London Dramatic Academy to Close in Summer 2020
February 5, 2020
After nearly two decades under Fordham leadership, the London Dramatic Academy (LDA) will be closing at the end of the Spring 2020 semester. Richard P. Salmi, S.J., will also be stepping down as the Head of London Center.
Dennis Jacobs, provost and senior vice president of academic affairs, announced the news in an email to current London study abroad students on Tuesday, Jan. 28.
LDA theatre students, alumni and those hoping to study at LDA in the future have expressed their sadness about the program’s closure. “I was transformed by my experience in LDA. It is, and probably will be for a long time, the best experience of my life, and I feel so fortunate to have been able to go,” Daniel Camou, Fordham College at Lincoln Center (FCLC) ’20 and LDA in 2019, said.
LDA was founded in 1979 by Marymount College, and Fordham University took over the conservatory in 2001 when the American universities consolidated. Since then, Kathryn Pogson has served as the artistic director and helped grow the program into the competitive dramatic institute it is today. LDA was housed at Fordham London Centre in Clerkenwell, London with exclusive theater facilities, including a modern performance floor.

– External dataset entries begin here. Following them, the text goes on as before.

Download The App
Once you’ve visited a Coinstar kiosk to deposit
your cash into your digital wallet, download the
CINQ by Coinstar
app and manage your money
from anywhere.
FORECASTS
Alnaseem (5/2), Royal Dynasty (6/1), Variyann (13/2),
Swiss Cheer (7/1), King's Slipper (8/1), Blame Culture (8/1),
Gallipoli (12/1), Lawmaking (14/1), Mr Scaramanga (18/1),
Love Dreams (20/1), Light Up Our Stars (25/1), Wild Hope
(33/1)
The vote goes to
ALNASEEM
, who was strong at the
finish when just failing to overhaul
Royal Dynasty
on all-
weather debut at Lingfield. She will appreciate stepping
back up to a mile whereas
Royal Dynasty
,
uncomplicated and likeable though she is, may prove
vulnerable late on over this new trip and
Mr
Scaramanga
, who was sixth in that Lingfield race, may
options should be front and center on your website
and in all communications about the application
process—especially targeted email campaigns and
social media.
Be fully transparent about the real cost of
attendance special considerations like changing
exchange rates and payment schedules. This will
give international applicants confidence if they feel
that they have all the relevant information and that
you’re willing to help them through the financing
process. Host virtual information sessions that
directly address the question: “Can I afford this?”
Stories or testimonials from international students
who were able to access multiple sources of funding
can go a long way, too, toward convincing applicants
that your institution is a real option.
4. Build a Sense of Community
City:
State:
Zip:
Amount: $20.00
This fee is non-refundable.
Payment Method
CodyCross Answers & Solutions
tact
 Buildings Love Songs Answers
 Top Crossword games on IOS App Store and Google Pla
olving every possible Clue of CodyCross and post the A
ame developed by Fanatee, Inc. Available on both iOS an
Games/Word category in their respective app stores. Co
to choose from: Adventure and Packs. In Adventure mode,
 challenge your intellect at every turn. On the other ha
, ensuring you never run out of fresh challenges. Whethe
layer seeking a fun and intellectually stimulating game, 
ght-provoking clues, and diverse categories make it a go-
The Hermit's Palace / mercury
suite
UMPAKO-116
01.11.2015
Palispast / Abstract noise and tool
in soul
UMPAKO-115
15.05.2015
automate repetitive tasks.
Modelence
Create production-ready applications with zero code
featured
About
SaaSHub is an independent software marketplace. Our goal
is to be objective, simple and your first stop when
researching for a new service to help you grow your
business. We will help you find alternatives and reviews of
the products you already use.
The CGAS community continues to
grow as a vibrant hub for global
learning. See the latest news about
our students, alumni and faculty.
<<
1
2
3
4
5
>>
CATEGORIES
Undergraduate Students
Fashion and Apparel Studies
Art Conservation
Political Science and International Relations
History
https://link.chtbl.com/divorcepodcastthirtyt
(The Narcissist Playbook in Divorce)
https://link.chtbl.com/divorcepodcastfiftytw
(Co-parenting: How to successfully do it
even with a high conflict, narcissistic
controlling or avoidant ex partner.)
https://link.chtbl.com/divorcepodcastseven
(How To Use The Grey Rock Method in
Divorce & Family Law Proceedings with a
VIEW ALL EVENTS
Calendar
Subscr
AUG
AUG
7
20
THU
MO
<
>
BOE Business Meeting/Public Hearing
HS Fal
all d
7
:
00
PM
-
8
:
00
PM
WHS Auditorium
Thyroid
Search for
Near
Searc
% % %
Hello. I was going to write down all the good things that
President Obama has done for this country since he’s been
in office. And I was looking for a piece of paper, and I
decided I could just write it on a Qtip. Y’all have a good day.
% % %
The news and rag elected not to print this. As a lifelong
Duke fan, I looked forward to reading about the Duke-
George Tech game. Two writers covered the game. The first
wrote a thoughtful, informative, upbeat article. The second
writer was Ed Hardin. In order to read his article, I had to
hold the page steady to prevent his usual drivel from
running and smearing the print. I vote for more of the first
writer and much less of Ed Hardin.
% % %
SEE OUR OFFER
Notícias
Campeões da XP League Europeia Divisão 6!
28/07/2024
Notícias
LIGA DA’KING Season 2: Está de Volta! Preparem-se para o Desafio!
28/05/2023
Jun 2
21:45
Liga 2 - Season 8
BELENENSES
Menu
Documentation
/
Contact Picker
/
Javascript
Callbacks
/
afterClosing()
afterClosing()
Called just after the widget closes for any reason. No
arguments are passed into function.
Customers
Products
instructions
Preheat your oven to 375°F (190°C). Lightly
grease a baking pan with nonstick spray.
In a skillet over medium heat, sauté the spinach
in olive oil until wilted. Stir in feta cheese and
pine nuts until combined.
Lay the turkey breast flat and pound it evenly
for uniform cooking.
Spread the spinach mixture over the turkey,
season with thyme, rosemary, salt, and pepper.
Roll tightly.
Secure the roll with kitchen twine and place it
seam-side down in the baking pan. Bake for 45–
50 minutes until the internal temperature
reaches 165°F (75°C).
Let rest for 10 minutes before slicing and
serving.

“Theater is demanding and you must be able to look after your unique talents and to nurture the blessed gift of every creative performer,” Pogson said on the LDA website.
LDA comprised professional actors and actresses who, while working on their respective productions around London, would take time to also teach LDA students.
“Many of my professors worked at Royal Dramatic Academy, a world-renowned acting conservatory, and to have those instructors come with that knowledge and expertise… it was an unparalleled learning experience,” said Zack Clark, FCLC ’21, who participated in the program in 2019.
Another student, Charles Buscarino, Fordham College at Rose Hill ’20, said, “The instructors in LDA were absolutely dedicated to what they were teaching. Their passion and commitment to theater in all its forms really helped foster a sense of fellowship between everyone in the class.”
Other members of the LDA faculty include Zoë Waites, who taught classes that focused on Shakespeare. While in London, Camou and other LDA students even attended her play “The Double Dealer” by William Congreve at the Orange Tree Theatre.
Waites expressed her sadness toward the closing of the program to former LDA attendees in an email.
“We are kind of in shock here, and personally I feel really devastated. Such a blow,” Waites wrote. “I feel pretty bleak and uncertain about the future. The combined blow of Brexit and LDA closing feels somewhat battering to say the least.”
Many theater students said that the LDA program was the reason they chose Fordham, making the news of its closure especially upsetting to underclassmen who now will never be able to experience LDA.
For Lila Holley, FCLC ’23, a major reason that she joined the Fordham theatre program was for the experiences at LDA. “This was going to be the big moment of my education,” she said.
“Going abroad to LDA was one of the big things that made me choose Fordham’s theatre program. I want to focus my career on classical theater, it seemed like a perfect opportunity to learn in the environment where Shakespeare was born,” Eliza Pagel, FCLC ’23, said.
Joseph Rienti, director of the study abroad office, wrote that the administration is working with the Fordham theatre department to try and locate other potential theater programs for students to study abroad.
“We have been working closely with Theatre Department faculty and have identified the London Academy of Music and Dramatic Arts as a good alternative for Performance students interested in studying abroad in London next year and in the future. Some theater students, in the past, have opted to enroll in our London Internship program and completed internships in theater management,” Rienti wrote.
Rienti cited additional study abroad options for theater students in Moscow, Mexico City, Buenos Aires, Grenada and Milan, all of which have been attended recently by Fordham theatre students.
Jacobs added that the current space used for LDA will be converted to expand other London Centre facilities.
“Fordham will reconfigure the spaces that had been used exclusively by the LDA to provide additional classroom and student spaces at London Centre, thereby expanding capacity for new and existing academic programs,” Jacobs wrote.
“I am confident that London Centre will emerge from this period of transition with a clarity of vision and a renewed ability to capitalize on its many strengths,” Jacobs wrote. However, many students believe that LDA was an integral part of the London Centre experience and do not think that the campus will be the same without it.
“There is no other program at Fordham that has challenged its students so passionately or impacted its student so profoundly or inspired them so lastingly than LDA,” Camou said. “It is utterly unthinkable to cut a program that cared so much,” he continued.